On Tue Apr 18 19:25:54 2023 +0000, Zebediah Figura wrote:
I don't think so. `async_terminate()` is currently no-op if the async
has already been terminated with a status other than `STATUS_ALERTED`, and the patch maintains this invariant. Right, that's the bit I failed to think through.
It is possible to introduce a new boolean flag, but the flag cannot
replace `terminate_status`. `terminate_status` can be any arbitrary value passed to the third parameter of `async_set_timeout`. Ah, and I missed that that was a possibility, although, in my defense, it's not stated in the patch subject either. I.e. this patch doesn't just fix the race where an alerted async is canceled, it also fixes the similar race where it times out. So yes, I think the patch makes sense as is. Maybe a comment to yet again overdocument asyncs wouldn't hurt? I easily see myself looking at code like this and having to ask myself, "when exactly is terminate_status set?" and the answer is "if (and only if?) the async is canceled or times out while it's alerted", which is nice to have documented and not have to puzzle through later.

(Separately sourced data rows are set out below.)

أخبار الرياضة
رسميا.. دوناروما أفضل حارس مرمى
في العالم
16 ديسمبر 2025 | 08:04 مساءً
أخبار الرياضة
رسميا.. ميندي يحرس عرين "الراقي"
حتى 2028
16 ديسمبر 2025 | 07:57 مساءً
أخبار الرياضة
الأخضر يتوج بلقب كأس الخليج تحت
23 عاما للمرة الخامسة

To reduce complexity, I've tried refactoring the state management. Currently, the async has the following two state flags that deal with the state of the client that originally requested the async:
- `signaled`: indicates whether the async object is signaled; the client may wait on the async handle before returning from the corresponding wine system call. - Valid transition: 0 -> 1. - This flag is set if only if any of the following conditions are true: - Given that `!async->blocking`, - `async_wake_obj(async)` has been called when `async->unknown_status = 0`, or - `async_handoff(async, ...)` has been called with `get_error() != STATUS_ALERTED && (async->pending || !NT_ERROR(get_error()) && (get_error() != STATUS_PENDING || async->iosb->status != STATUS_PENDING)`. - (Regardless of `async->blocking`) `async_set_result(async, status, ...)` has been called with `async->terminated && (!async->alerted || status != STATUS_PENDING)`. - Note that this flag exhibits slightly different behavior depending on `async->blocking`. - If `async->blocking`, it tries to block the requestor until the async operation has completed. - If `!async->blocking`, it tries to signal as soon as the initial status is known, _unless_ the wait handle is being closed, in which case it doesn't bother to touch the flag at all. - If signaled and a wait on the async object is satisfied, the requestor function should have performed the synchronous completion sequence (either directly or via APC_ASYNC_IO) before the wait is satisfied, unless `async->pending`. - `direct_result`: from Wine codebase, `a flag if we're passing result directly from request instead of APC`. - Valid transition: 1 -> 0 (after set to 1 from `create_request_async`). - Whenever async state is settled, the flag is set if all of the following conditions are true: - The async was created via create_request_async(), and - async_set_unknown_status() has not been called, and - The async handle has never been waited on (wait consumes the flag), and - Any of: - async_handoff() has not been called, or - From async_handoff(), the async is terminated or alerted synchronously. - The flag has the following effect: - For each async_terminate() call, it will send APC_ASYNC_IO if and only if !direct_result. - For each async handle wait satisfaction, it will call async_set_result() if and only if direct_result.
We can observe the following from above:
- The flags are defined in terms of what the flags *do* rather than what the value of the flags *mean*. It doesn't help that the transitions for each flag are quite scattered and sparse. - Their behaviors are dependent on the client-side async implementation, so reasoning about them requires verifying how the requestor side behaves. - Depending on other part of the async object state, one or more flags may be left unobserved and thus ignored, effectivly becoming a "don't care" bit.
This increases complexity and hinders maintenance in my opinion. In particular, it's difficult to determine precisely *when* the flag is or should be set or unset.
I'd propose that the constituent conditions of each flag be refactored into separate state variables first. Paradoxically, it may even help combine two or more binary flags into an enum as the semantics become more simpler.